- _Your assignment_: The answer is to be an exact copy of the lines below running from the line with "1520 Old Henderson Rd, Suite 200 Columbus, OH" down to the line with "of the WordPress Foundation.", both ends included, and nothing more.

- _Supplied records_:
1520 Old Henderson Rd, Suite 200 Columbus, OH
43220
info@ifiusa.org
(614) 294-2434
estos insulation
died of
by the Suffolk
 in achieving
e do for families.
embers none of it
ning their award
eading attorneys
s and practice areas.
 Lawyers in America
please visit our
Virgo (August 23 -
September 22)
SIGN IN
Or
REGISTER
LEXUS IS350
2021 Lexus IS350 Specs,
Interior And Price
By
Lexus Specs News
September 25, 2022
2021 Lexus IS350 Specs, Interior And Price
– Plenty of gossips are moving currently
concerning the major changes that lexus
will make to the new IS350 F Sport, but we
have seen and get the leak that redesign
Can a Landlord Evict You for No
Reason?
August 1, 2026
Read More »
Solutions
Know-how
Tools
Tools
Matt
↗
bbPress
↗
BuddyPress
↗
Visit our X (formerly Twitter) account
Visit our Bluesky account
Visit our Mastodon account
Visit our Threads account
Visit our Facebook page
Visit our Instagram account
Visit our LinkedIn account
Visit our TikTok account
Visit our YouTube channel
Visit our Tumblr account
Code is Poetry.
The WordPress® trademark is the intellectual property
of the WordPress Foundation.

==

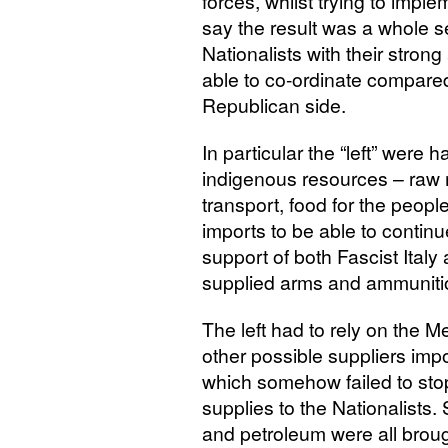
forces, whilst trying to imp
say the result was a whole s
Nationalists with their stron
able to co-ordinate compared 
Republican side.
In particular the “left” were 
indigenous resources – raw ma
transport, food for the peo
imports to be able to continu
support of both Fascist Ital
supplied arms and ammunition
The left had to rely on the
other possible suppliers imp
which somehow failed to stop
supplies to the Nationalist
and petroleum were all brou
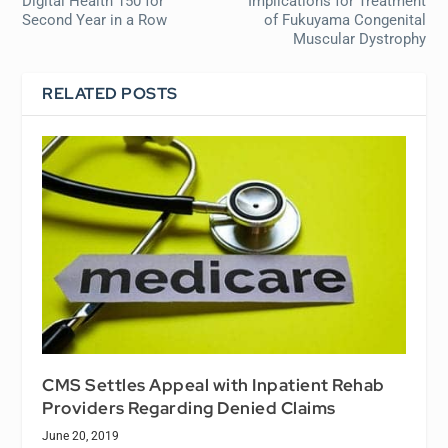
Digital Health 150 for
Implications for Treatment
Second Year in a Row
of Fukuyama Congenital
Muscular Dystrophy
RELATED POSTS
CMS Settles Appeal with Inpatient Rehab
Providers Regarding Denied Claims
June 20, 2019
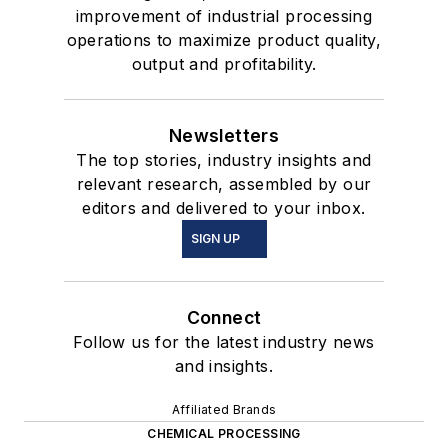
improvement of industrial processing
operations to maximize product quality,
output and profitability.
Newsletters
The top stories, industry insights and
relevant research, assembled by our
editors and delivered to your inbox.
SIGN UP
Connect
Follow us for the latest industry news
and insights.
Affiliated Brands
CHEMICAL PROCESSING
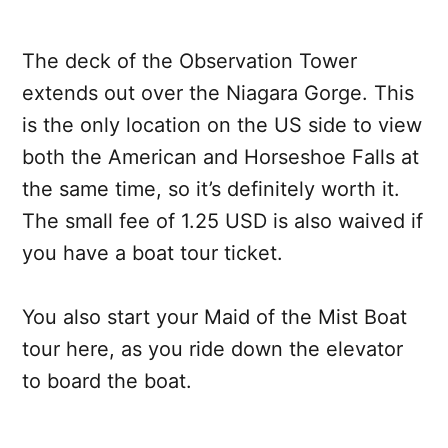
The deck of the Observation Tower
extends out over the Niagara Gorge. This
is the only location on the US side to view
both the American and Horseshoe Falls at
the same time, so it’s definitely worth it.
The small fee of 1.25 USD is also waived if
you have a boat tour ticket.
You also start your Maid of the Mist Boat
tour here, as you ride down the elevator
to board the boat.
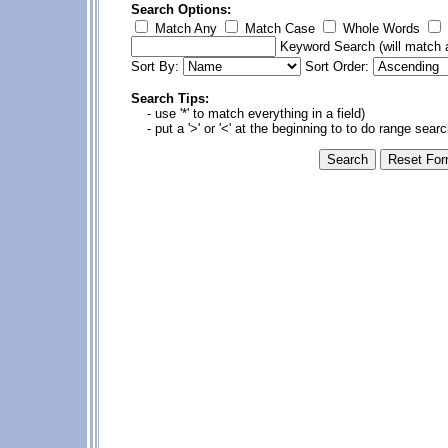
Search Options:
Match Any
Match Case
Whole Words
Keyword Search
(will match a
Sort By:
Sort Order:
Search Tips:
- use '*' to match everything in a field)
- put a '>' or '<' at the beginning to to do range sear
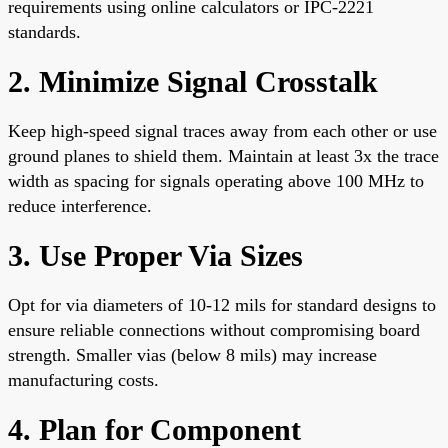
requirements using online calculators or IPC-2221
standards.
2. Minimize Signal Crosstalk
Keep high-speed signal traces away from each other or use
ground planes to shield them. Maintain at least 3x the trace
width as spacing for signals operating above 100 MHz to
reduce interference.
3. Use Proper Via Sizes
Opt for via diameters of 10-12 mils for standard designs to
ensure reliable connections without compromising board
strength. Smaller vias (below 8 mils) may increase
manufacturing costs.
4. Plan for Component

...

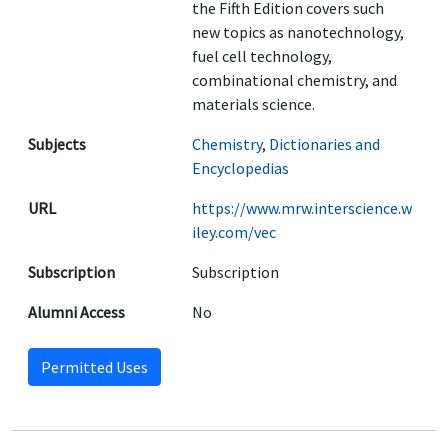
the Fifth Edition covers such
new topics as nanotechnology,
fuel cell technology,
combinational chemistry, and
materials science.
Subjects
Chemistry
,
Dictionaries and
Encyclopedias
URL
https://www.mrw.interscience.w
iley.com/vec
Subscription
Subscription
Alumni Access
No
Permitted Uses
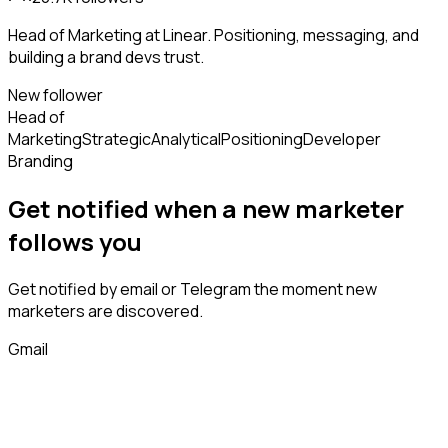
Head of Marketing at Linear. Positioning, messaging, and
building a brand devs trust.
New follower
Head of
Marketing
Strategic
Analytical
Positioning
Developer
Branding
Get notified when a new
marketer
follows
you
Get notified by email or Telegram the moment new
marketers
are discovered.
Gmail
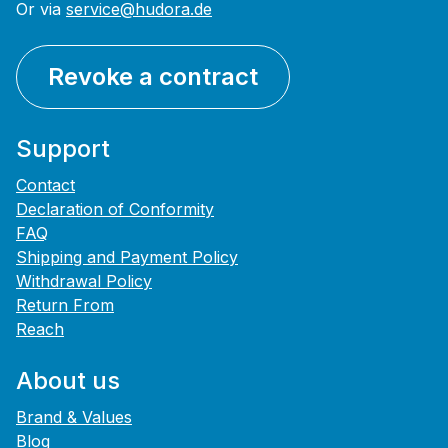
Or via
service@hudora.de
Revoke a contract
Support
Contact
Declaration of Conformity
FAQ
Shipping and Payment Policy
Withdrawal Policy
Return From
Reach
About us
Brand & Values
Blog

- _Reply to the task_:
1520 Old Henderson Rd, Suite 200 Columbus, OH
43220
info@ifiusa.org
(614) 294-2434
estos insulation
died of
by the Suffolk
 in achieving
e do for families.
embers none of it
ning their award
eading attorneys
s and practice areas.
 Lawyers in America
please visit our
Virgo (August 23 -
September 22)
SIGN IN
Or
REGISTER
LEXUS IS350
2021 Lexus IS350 Specs,
Interior And Price
By
Lexus Specs News
September 25, 2022
2021 Lexus IS350 Specs, Interior And Price
– Plenty of gossips are moving currently
concerning the major changes that lexus
will make to the new IS350 F Sport, but we
have seen and get the leak that redesign
Can a Landlord Evict You for No
Reason?
August 1, 2026
Read More »
Solutions
Know-how
Tools
Tools
Matt
↗
bbPress
↗
BuddyPress
↗
Visit our X (formerly Twitter) account
Visit our Bluesky account
Visit our Mastodon account
Visit our Threads account
Visit our Facebook page
Visit our Instagram account
Visit our LinkedIn account
Visit our TikTok account
Visit our YouTube channel
Visit our Tumblr account
Code is Poetry.
The WordPress® trademark is the intellectual property
of the WordPress Foundation.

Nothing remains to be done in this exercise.